Over at Stylus Magazine, Todd Hutlock lists his
Top Ten Song and/or Album Titles by Felt. As fan parlour games go, it's a good one - and I would disagree almost entirely with his choices. So here, in the spirit of the Sunday of life, are some alternative suggestions...
#10
All The People I Like Are Those That Are Dead
OK, Todd and I are in agreement on this one at least - no way around it. Amazing - not least because of how weirdly Lawrence syncopates it when he's singing.
#9
The Final Resting Place Of The Ark
Impeccable. Despite being one of my least favourite Felt tracks.
#8
Stained Glass Windows In The Sky
At the purple end of things (see also: The World Is Soft As Lace; Crumbling The Antiseptic Beauty). And something like the diametric opposite of a classic 'why not?' Denim title, e.g. Internet Curtains.
#7
Templeroy
I always assumed this was a word Lawrence had scavenged (I was vaguely imagining a ceremonial position in the British Raj). It appears, however, to be a wonderful coinage of his own.
#6
Buried Wild Blind
Always hard to detach titles from the tracks, and I love this one.
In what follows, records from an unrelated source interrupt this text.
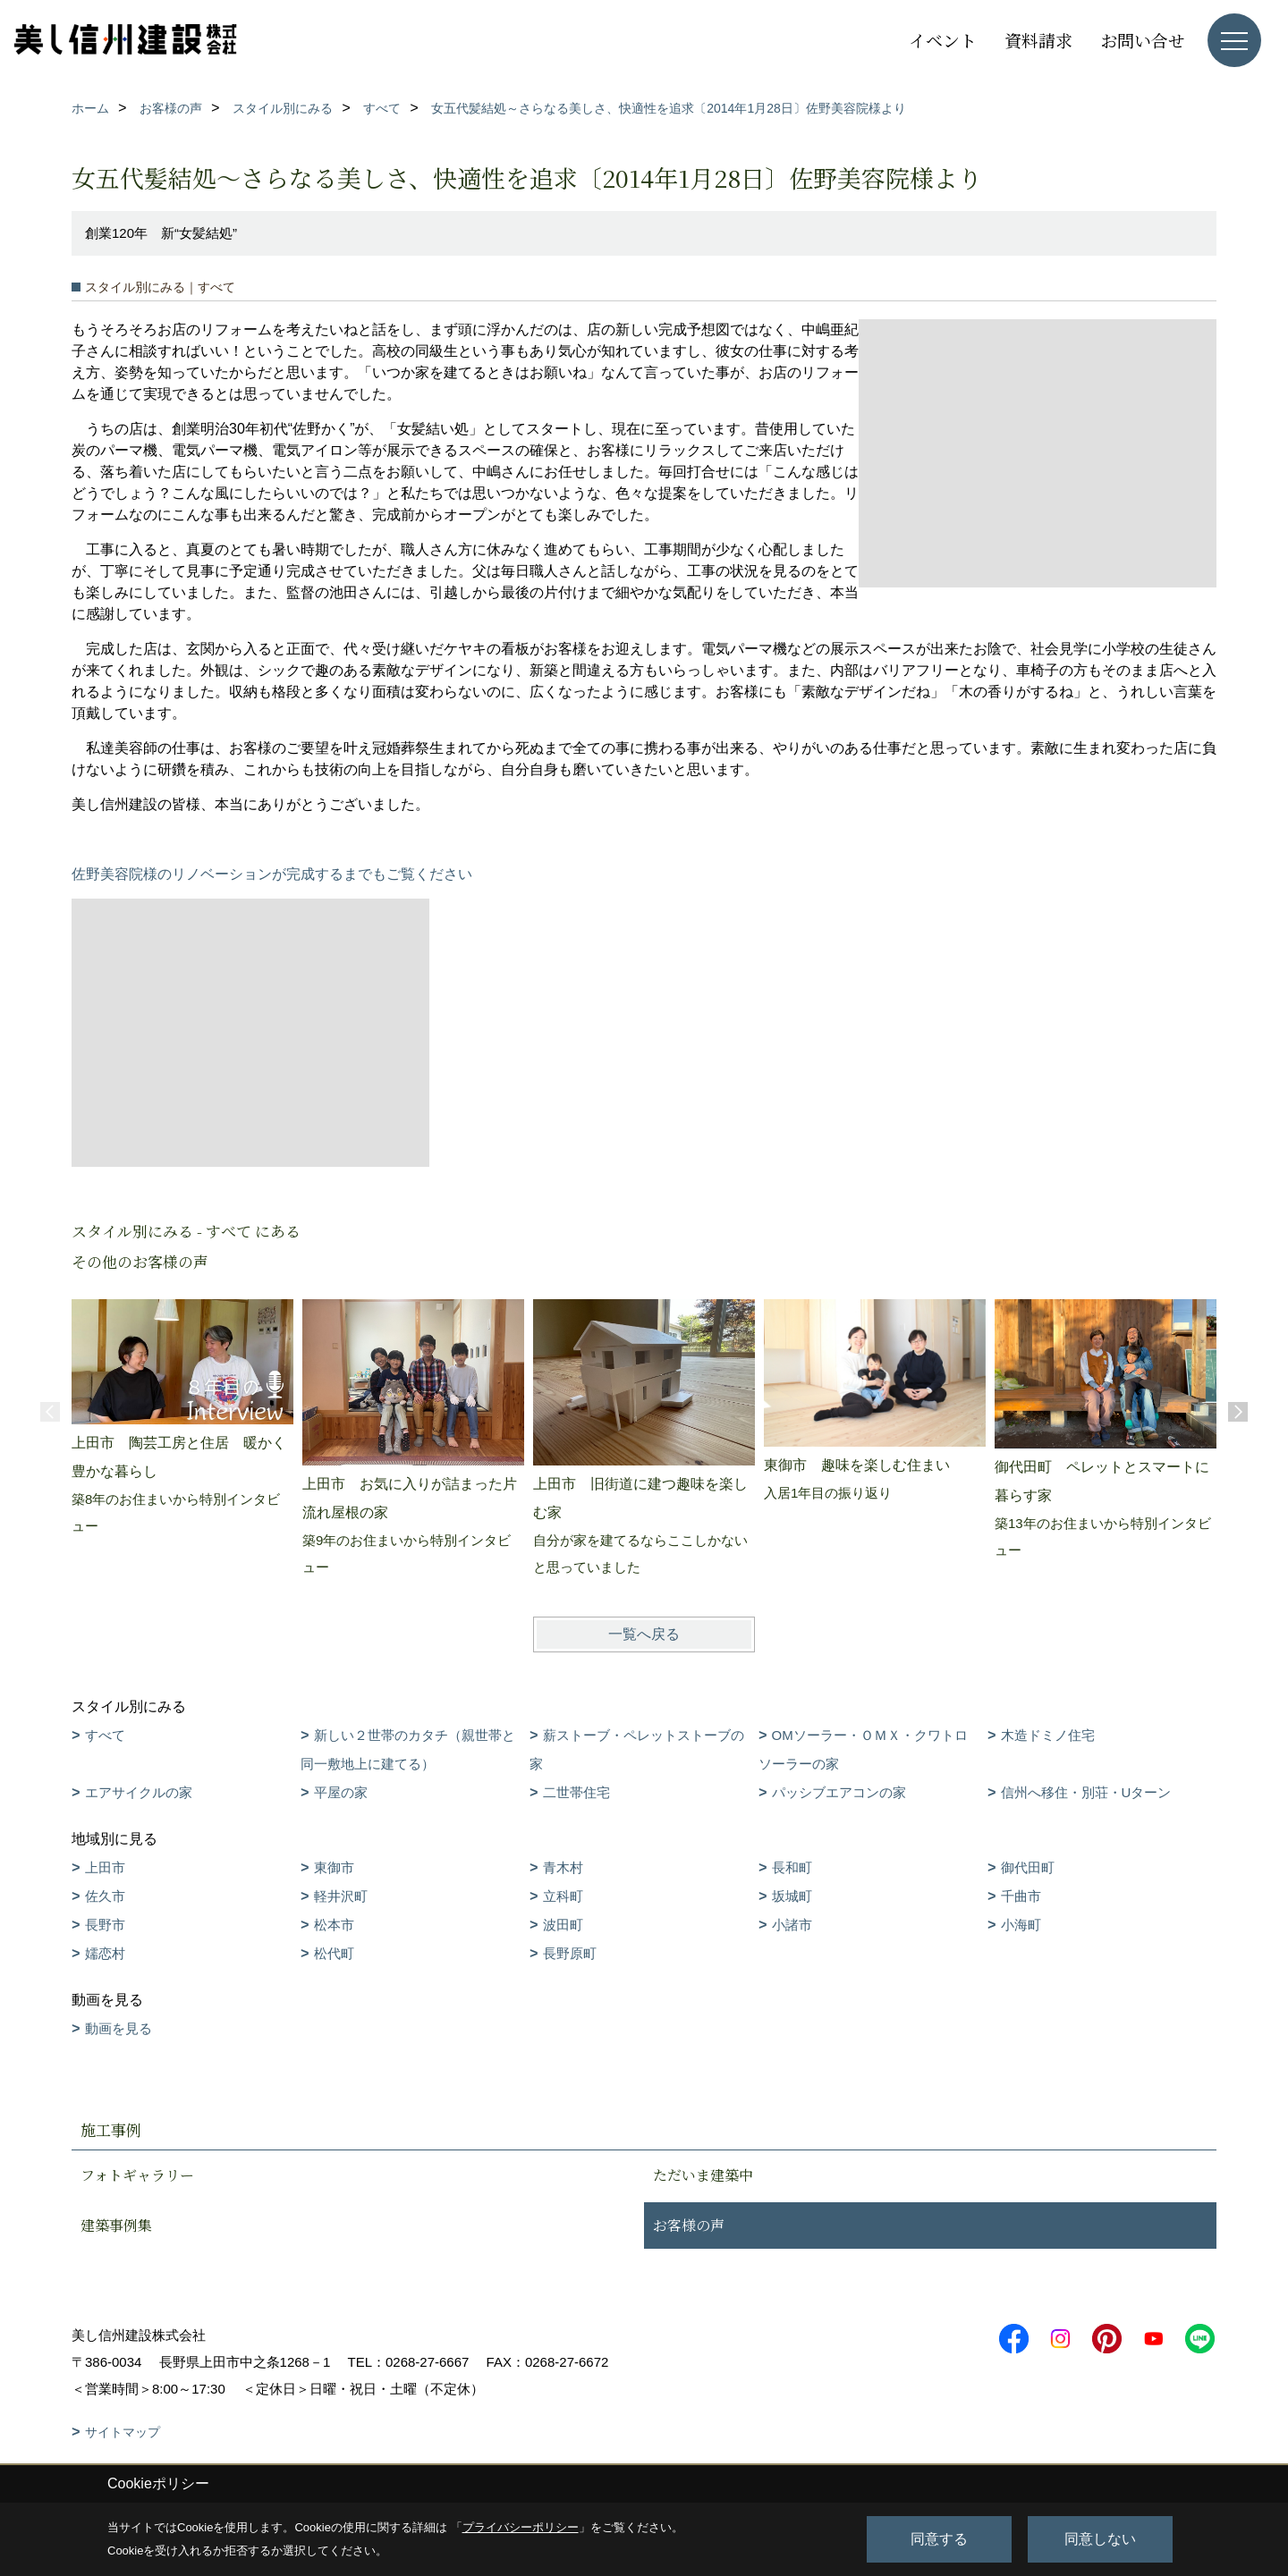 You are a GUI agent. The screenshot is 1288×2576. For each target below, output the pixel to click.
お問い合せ (1142, 40)
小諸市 (792, 1924)
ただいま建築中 (703, 2175)
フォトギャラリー (137, 2175)
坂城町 (792, 1896)
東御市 (334, 1867)
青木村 (563, 1867)
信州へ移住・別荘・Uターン (1086, 1792)
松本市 (334, 1924)
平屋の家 (341, 1792)
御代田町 (1028, 1867)
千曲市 (1021, 1896)
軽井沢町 (341, 1896)
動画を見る (118, 2028)
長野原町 (570, 1953)
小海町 (1021, 1924)
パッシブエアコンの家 (839, 1792)
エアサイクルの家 (138, 1792)
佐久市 (105, 1896)
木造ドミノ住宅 (1048, 1735)
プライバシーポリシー (520, 2527)
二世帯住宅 (576, 1792)
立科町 (563, 1896)
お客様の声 (688, 2225)
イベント (943, 40)
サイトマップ (122, 2432)
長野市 (105, 1924)
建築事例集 (116, 2225)
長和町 (792, 1867)
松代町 (334, 1953)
But the title has a lyricism all its own: desperation in amber.
#5
Mexican Bandits
There are several different genres of Felt title and this belongs to 'overspecific local colour' (see also: Roman Litter; The Seventeenth Century; Vasco da Gama). This, though, is one of my favourites. The instrumentals often seem to end up with the best titles, perhaps for obvious reasons.
#4
Primitive Painters
Christian and I disagree on the merits of the song. The title is also arguably part of the category mentioned above, and perhaps I only like it quite so much because I'm obsessed with
cave painting. Nonetheless: oblique - evocative - exemplary.
#3
Black Ship In The Harbour
Auguring ill: a gothic novel in six syllables.
#2
Stains On A Decade
The best album title, belatedly. And probably the most succinct summation of Felt as a band out of time, perfectly aligned (10 albums, 10 years etc.) with a decade to which they did not belong.
#1
Sempiternal Darkness
I don't know where Lawrence picked up 'sempiternal' (in a Chatterton poem?), but the title imparts a weird Miltonic gloom to the beginning of an album - possibly my favourite - which has many infernal overtones ("You're reading from a Season in Hell / And you don't know what it's about...").